伊勢原と秦野を南北に隔てる尾根ゆえ、鉄塔が多い。


富士の雪は今年もすくなめ


念仏山。
ベンチがあったので座って小休止。


秦野の市街と箱根の山なみが見える。
富士山方向は開けてなくて見えないのが残念。


多少山道らしくなってきた


NHKの電波施設のある高取山と、その左後ろに大山


高取山は以前北から降りてきたことがあった。
その時はなんとも思わなかった、南から見上げるとそれなりに立派な山容をしている。


結構登りごたえがある。
それにしても寒い。

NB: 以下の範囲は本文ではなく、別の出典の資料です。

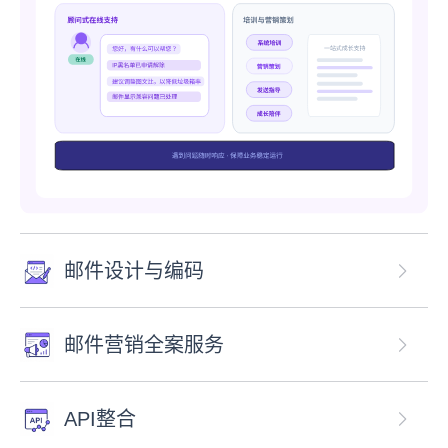
邮件设计与编码
邮件营销全案服务
API整合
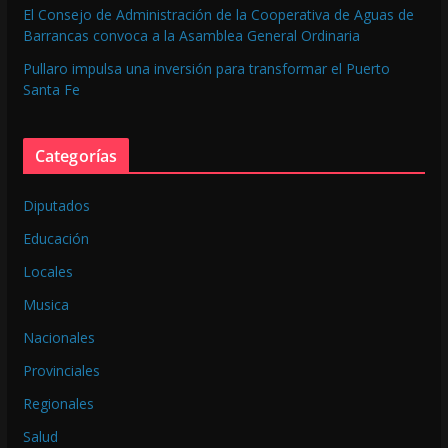
El Consejo de Administración de la Cooperativa de Aguas de
Barrancas convoca a la Asamblea General Ordinaria
Pullaro impulsa una inversión para transformar el Puerto
Santa Fe
Categorías
Diputados
Educación
Locales
Musica
Nacionales
Provinciales
Regionales
Salud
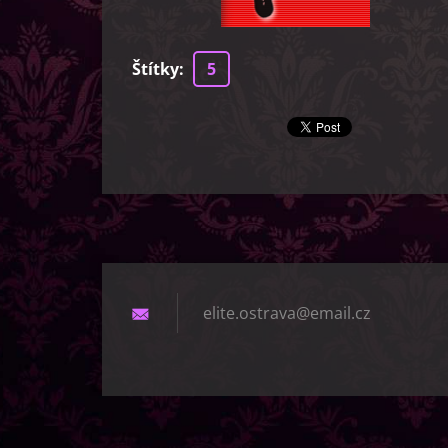
Štítky
:
5
elite.os
trava@em
ail.cz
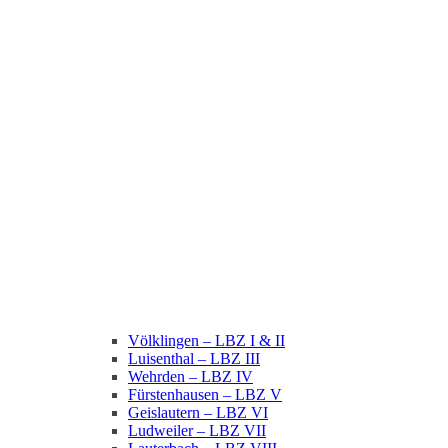
Völklingen – LBZ I & II
Luisenthal – LBZ III
Wehrden – LBZ IV
Fürstenhausen – LBZ V
Geislautern – LBZ VI
Ludweiler – LBZ VII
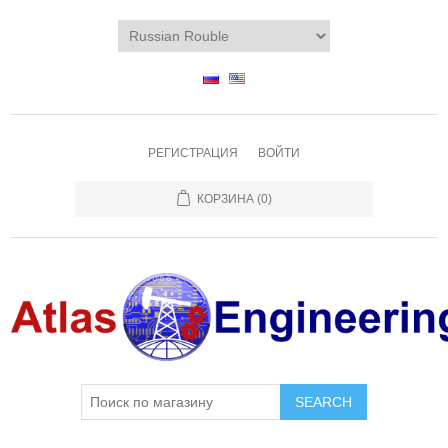
РЕГИСТРАЦИЯ
ВОЙТИ
КОРЗИНА
(0)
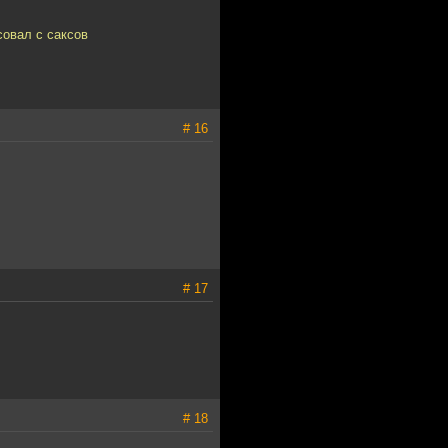
совал с саксов
# 16
# 17
# 18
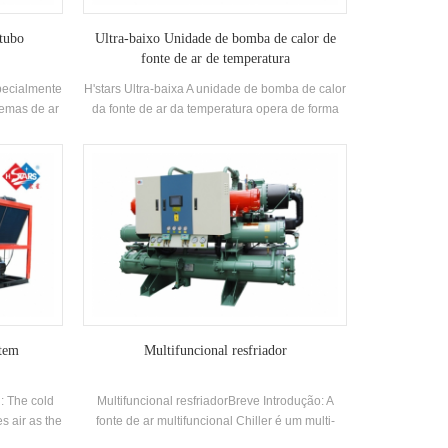
 tubo
Ultra-baixo Unidade de bomba de calor de
fonte de ar de temperatura
pecialmente
H'stars Ultra-baixa A unidade de bomba de calor
temas de ar
da fonte de ar da temperatura opera de forma
amento e
estável no ambiente de -25 ℃ ~ 43 ℃, usando
nveniente
ar como fonte de calor, sem poluentes são
ansferência
descarregados e 55 ℃ A água quente está
m processos
preparada para atender a demanda de água
quinas de
quente entre 35-55 ℃. Tem função de
es.
aquecimento e é adequado para fornecimento
de ar direto ou radiação de piso aquecimento.
stem
Multifuncional resfriador
: The cold
Multifuncional resfriadorBreve Introdução: A
es air as the
fonte de ar multifuncional Chiller é um multi-
ot water,
funcional Unidade de ar condicionado, que tem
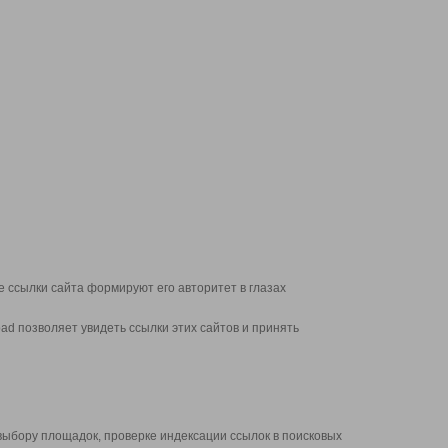
 ссылки сайта формируют его авторитет в глазах
d позволяет увидеть ссылки этих сайтов и принять
выбору площадок, проверке индексации ссылок в поисковых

耳がしびれるようでフードをかぶる。
手袋も軍手の上に防寒テムレスをつけているが、指先が凍える。


高取山到着。
北に大山を展望できる休憩場所だ。


南東に伊勢原から平塚方面。
登ってきた太陽が相模湾を金色に染めている。


ベンチに座ってお湯割りを飲み、おにぎりを食べていると。
西の方から犬が2匹やってきた。


猟犬だろうな、ハンターの姿は見えないが。


もう一匹の方はおとなしめ。


では出発。
これから向かう北への稜線の先に大山。
中腹に阿夫利神社が見える。
あそこから山頂へ登るの、結構急だよ。



指が凍えて限界なので、通気性重視でつけていた麻混の軍手をとって、綿の手袋に変える。
いくら空気こそが保温剤といっても、断熱層が無ければ冷たい風に撫でられる表面から冷気が伝わってしまうし、指先のような末端は体幹部分と違って発熱が小さいので。
通気性よりも断熱性の方が必要なのだな。

インナーを綿の手袋に変えたら指先の凍えもおさまった。
私は冬山はやらないのでさほど手袋の性能にはこだわっていないが、インナーグローブとオーバーグローブの組み合わせは検討する余地がある。


蓑毛越。
ベンチにすわって残りのスコッチをお湯割りにして飲んでしまう。


蓑毛越から下社まではほぼ水平。
途中鎖の打ってある場所もあるが、どうということもない。


下社の登山口。
昨日ネットで見たのだが。
緊急事態宣言を受けて、伊勢原商工会議所が大山への「山頂登山はお控えください」という看板を出しているらしい。
その一つがここにもある、のだが。
石灯籠の後ろに隠されるように置いてある。

大山寺と阿夫利神社、ならびその周辺の茶屋や土産物屋は一つの経済圏であり、そこで生活する人々がいる。
そこへ「来るな」とは言えない苦しい事情はわかる。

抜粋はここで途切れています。